*Available data*
══════════

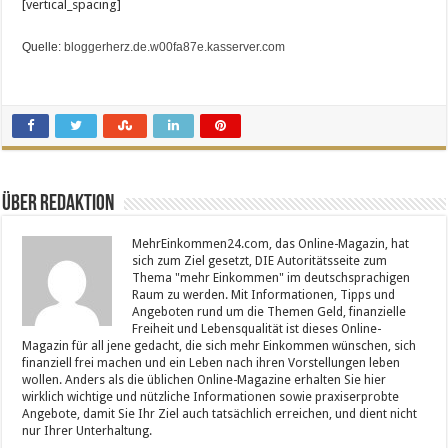
[vertical_spacing]
Quelle:
bloggerherz.de.w00fa87e.kasserver.com
Über Redaktion
MehrEinkommen24.com, das Online-Magazin, hat
sich zum Ziel gesetzt, DIE Autoritätsseite zum
Thema "mehr Einkommen" im deutschsprachigen
Raum zu werden. Mit Informationen, Tipps und
Angeboten rund um die Themen Geld, finanzielle
Freiheit und Lebensqualität ist dieses Online-
Magazin für all jene gedacht, die sich mehr Einkommen wünschen, sich
finanziell frei machen und ein Leben nach ihren Vorstellungen leben
wollen. Anders als die üblichen Online-Magazine erhalten Sie hier
wirklich wichtige und nützliche Informationen sowie praxiserprobte
Angebote, damit Sie Ihr Ziel auch tatsächlich erreichen, und dient nicht
nur Ihrer Unterhaltung.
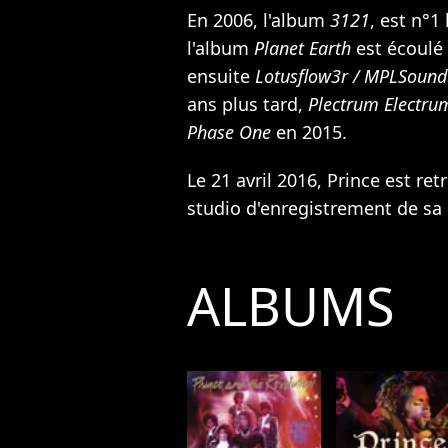
En 2006, l'album
3121
, est n°1
l'album
Planet Earth
est écoulé 
ensuite
Lotusflow3r / MPLSound
ans plus tard,
Plectrum Electru
Phase One
en 2015.
Le 21 avril 2016, Prince est re
studio d'enregistrement de sa 
ALBUMS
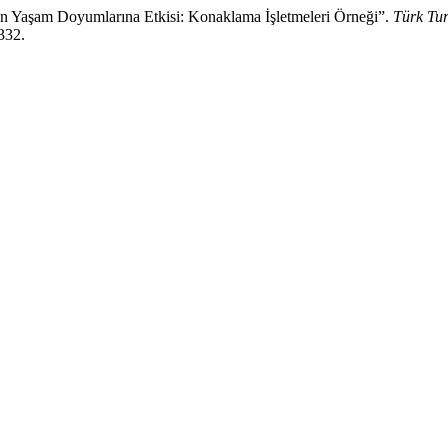
nın Yaşam Doyumlarına Etkisi: Konaklama İşletmeleri Örneği”.
Türk Tur
/332.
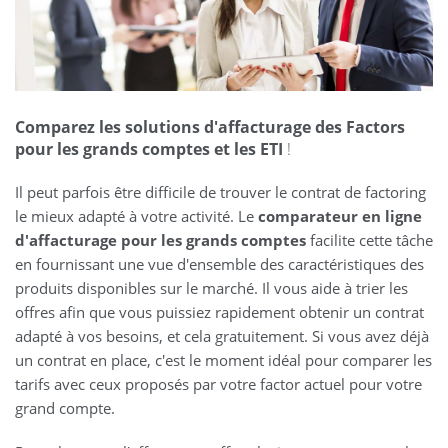
Comparez les solutions d'affacturage des Factors
pour les grands comptes et les ETI
!
Il peut parfois être difficile de trouver le contrat de factoring
le mieux adapté à votre activité. Le
comparateur en ligne
d'affacturage pour les grands comptes
facilite cette tâche
en fournissant une vue d'ensemble des caractéristiques des
produits disponibles sur le marché. Il vous aide à trier les
offres afin que vous puissiez rapidement obtenir un contrat
adapté à vos besoins, et cela gratuitement. Si vous avez déjà
un contrat en place, c'est le moment idéal pour comparer les
tarifs avec ceux proposés par votre factor actuel pour votre
grand compte.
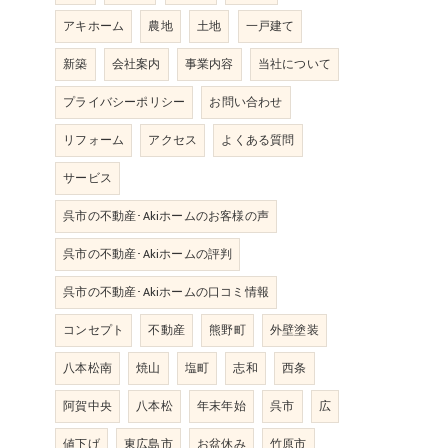
アキホーム
農地
土地
一戸建て
新築
会社案内
事業内容
当社について
プライバシーポリシー
お問い合わせ
リフォーム
アクセス
よくある質問
サービス
呉市の不動産･Akiホームのお客様の声
呉市の不動産･Akiホームの評判
呉市の不動産･Akiホームの口コミ情報
コンセプト
不動産
熊野町
外壁塗装
八本松南
焼山
塩町
志和
西条
阿賀中央
八本松
年末年始
呉市
広
値下げ
東広島市
お盆休み
竹原市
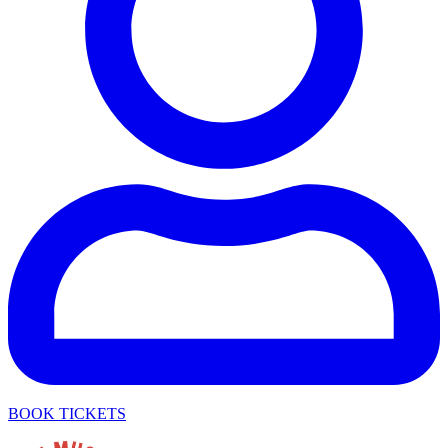
BOOK TICKETS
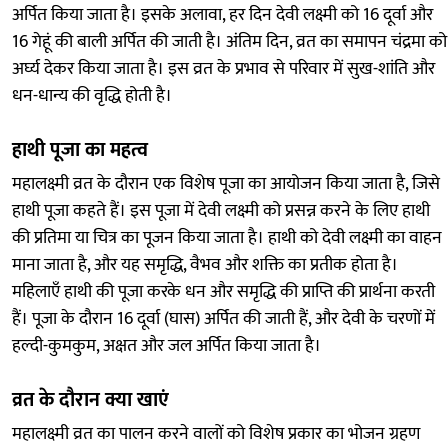
अर्पित किया जाता है। इसके अलावा, हर दिन देवी लक्ष्मी को 16 दूर्वा और
16 गेहूं की बाली अर्पित की जाती है। अंतिम दिन, व्रत का समापन चंद्रमा को
अर्घ्य देकर किया जाता है। इस व्रत के प्रभाव से परिवार में सुख-शांति और
धन-धान्य की वृद्धि होती है।
हाथी पूजा का महत्व
महालक्ष्मी व्रत के दौरान एक विशेष पूजा का आयोजन किया जाता है, जिसे
हाथी पूजा कहते हैं। इस पूजा में देवी लक्ष्मी को प्रसन्न करने के लिए हाथी
की प्रतिमा या चित्र का पूजन किया जाता है। हाथी को देवी लक्ष्मी का वाहन
माना जाता है, और यह समृद्धि, वैभव और शक्ति का प्रतीक होता है।
महिलाएँ हाथी की पूजा करके धन और समृद्धि की प्राप्ति की प्रार्थना करती
हैं। पूजा के दौरान 16 दूर्वा (घास) अर्पित की जाती हैं, और देवी के चरणों में
हल्दी-कुमकुम, अक्षत और जल अर्पित किया जाता है।
व्रत के दौरान क्या खाएं
महालक्ष्मी व्रत का पालन करने वालों को विशेष प्रकार का भोजन ग्रहण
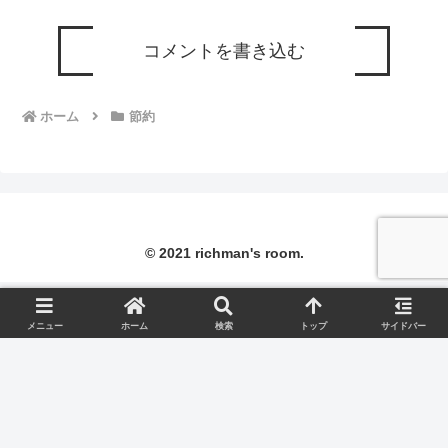
コメントを書き込む
ホーム
節約
© 2021 richman's room.
メニュー
ホーム
検索
トップ
サイドバー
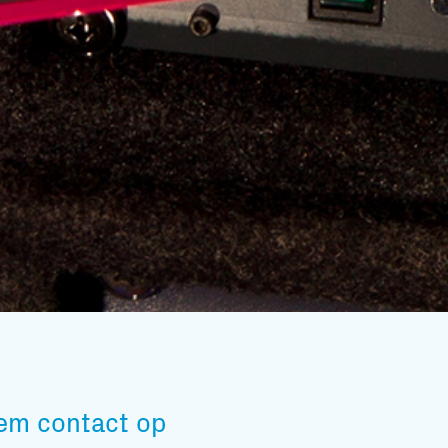
Subscribe to our mailing list
em contact op
En blijf op de hoogte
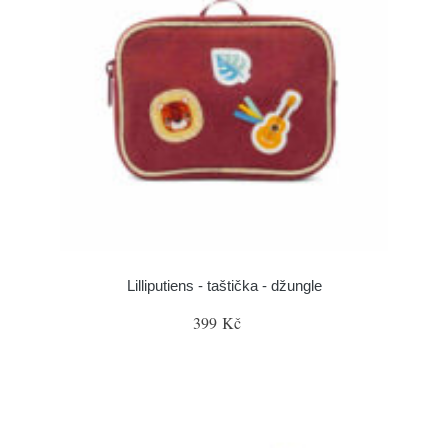
Lilliputiens - taštička - džungle
399 Kč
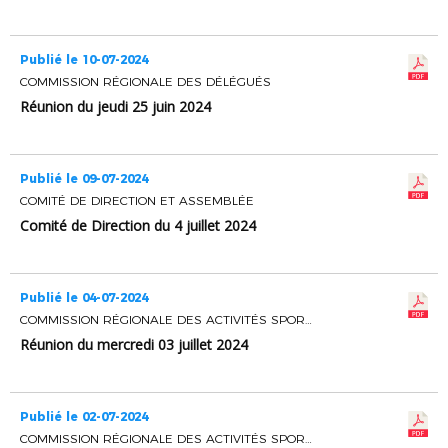
Publié le 10-07-2024
COMMISSION RÉGIONALE DES DÉLÉGUÉS
Réunion du jeudi 25 juin 2024
Publié le 09-07-2024
COMITÉ DE DIRECTION ET ASSEMBLÉE
Comité de Direction du 4 juillet 2024
Publié le 04-07-2024
COMMISSION RÉGIONALE DES ACTIVITÉS SPORTIVES
Réunion du mercredi 03 juillet 2024
Publié le 02-07-2024
COMMISSION RÉGIONALE DES ACTIVITÉS SPORTIVES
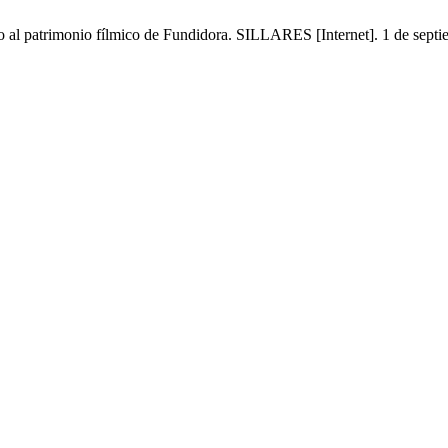
 al patrimonio fílmico de Fundidora. SILLARES [Internet]. 1 de septi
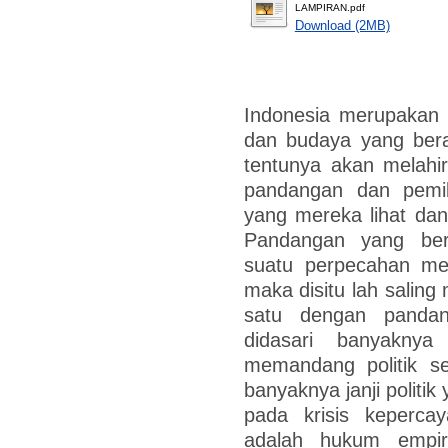
LAMPIRAN.pdf
Download (2MB)
Indonesia merupakan 
dan budaya yang be
tentunya akan melahi
pandangan dan pemi
yang mereka lihat dan
Pandangan yang ber
suatu perpecahan me
maka disitu lah salin
satu dengan pandang
didasari banyakny
memandang politik se
banyaknya janji politik
pada krisis kepercay
adalah hukum empi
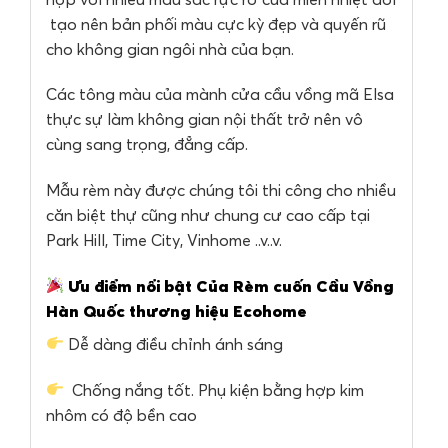
tạo nên bản phối màu cực kỳ đẹp và quyến rũ
cho không gian ngôi nhà của bạn.
Các tông màu của mành cửa cầu vồng mã Elsa
thực sự làm không gian nội thất trở nên vô
cùng sang trọng, đẳng cấp.
Mẫu rèm này được chúng tôi thi công cho nhiều
căn biệt thự cũng như chung cư cao cấp tại
Park Hill, Time City, Vinhome ..v..v.
Ưu điểm nổi bật Của Rèm cuốn Cầu Vồng
Hàn Quốc thương hiệu Ecohome
Dễ dàng điều chỉnh ánh sáng
Chống nắng tốt. Phụ kiện bằng hợp kim
nhôm có độ bền cao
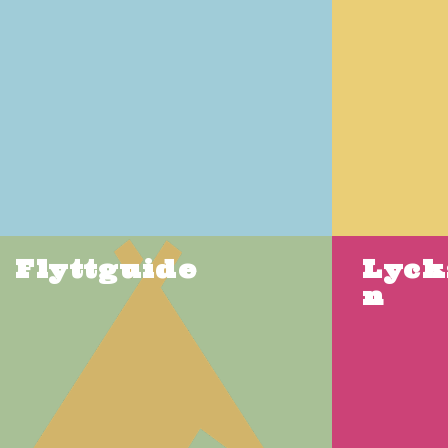
Flyttguide
Lyck
n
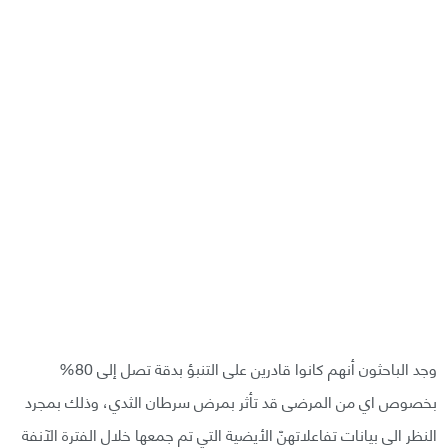
وجد الباحثون أنهم كانوا قادرين على التنبؤ بدقة تصل إلى 80%
بخصوص اي من المرضى قد تأثر بمرض سرطان الثدي، وذلك بمجرد
النظر الى بيانات تفاعلاتهنّ الأيضية التي تم جمعها خلال الفترة الآنفة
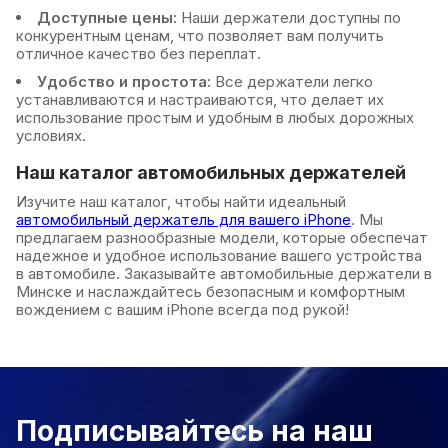
Доступные цены:
Наши держатели доступны по
конкурентным ценам, что позволяет вам получить
отличное качество без переплат.
Удобство и простота:
Все держатели легко
устанавливаются и настраиваются, что делает их
использование простым и удобным в любых дорожных
условиях.
Наш каталог автомобильных держателей
Изучите наш каталог, чтобы найти идеальный
автомобильный держатель для вашего iPhone
. Мы
предлагаем разнообразные модели, которые обеспечат
надежное и удобное использование вашего устройства
в автомобиле. Заказывайте автомобильные держатели в
Минске и наслаждайтесь безопасным и комфортным
вождением с вашим iPhone всегда под рукой!
Подписывайтесь на наш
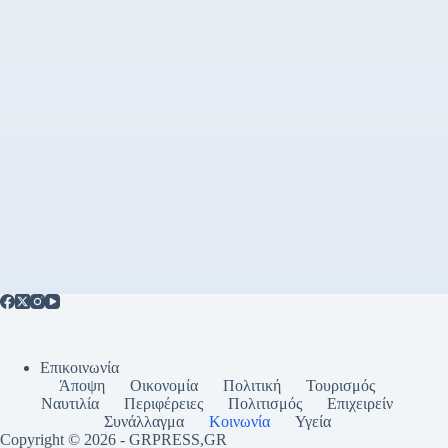
Επικοινωνία
Άποψη
Οικονομία
Πολιτική
Τουρισμός
Ναυτιλία
Περιφέρειες
Πολιτισμός
Επιχειρείν
Συνάλλαγμα
Κοινωνία
Υγεία
Copyright © 2026 - GRPRESS,GR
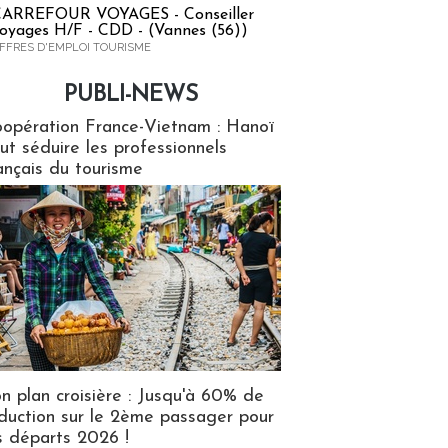
ARREFOUR VOYAGES - Conseiller
oyages H/F - CDD - (Vannes (56))
FFRES D'EMPLOI TOURISME
PUBLI-NEWS
ews
opération France-Vietnam : Hanoï
ut séduire les professionnels
ançais du tourisme
n plan croisière : Jusqu'à 60% de
duction sur le 2ème passager pour
s départs 2026 !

══════════

*Problem description*
Going through the listing above, copy out every line that has the string "использование".

*Exercise solution*
использование простым и удобным в любых дорожных
надежное и удобное использование вашего устройства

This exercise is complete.